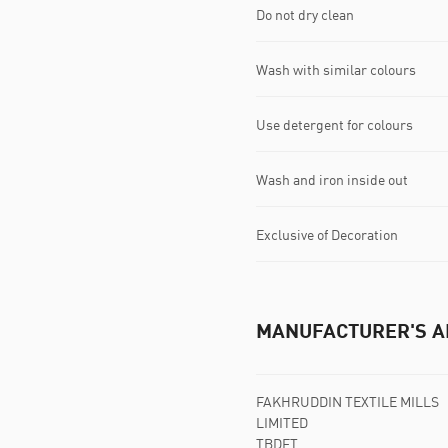
Do not dry clean
Wash with similar colours
Use detergent for colours
Wash and iron inside out
Exclusive of Decoration
MANUFACTURER'S A
FAKHRUDDIN TEXTILE MILLS
LIMITED
TBDFT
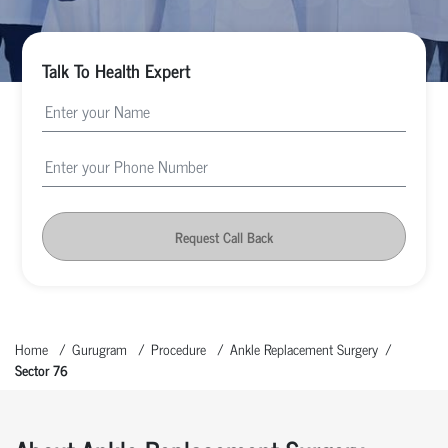
Talk To Health Expert
Request Call Back
Home
Gurugram
Procedure
Ankle Replacement Surgery
Sector 76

ASSIGNMENT –
All lines from the line with "Exclusive of Decoration" through the final line of the listing are to be printed exactly, both ends included; the pictures are not.

RESPONSE TO THE EXERCISE –
Exclusive of Decoration
MANUFACTURER'S A
FAKHRUDDIN TEXTILE MILLS
LIMITED
TBDFT
Talk To Health Expert
Request Call Back
Home
Gurugram
Procedure
Ankle Replacement Surgery
Sector 76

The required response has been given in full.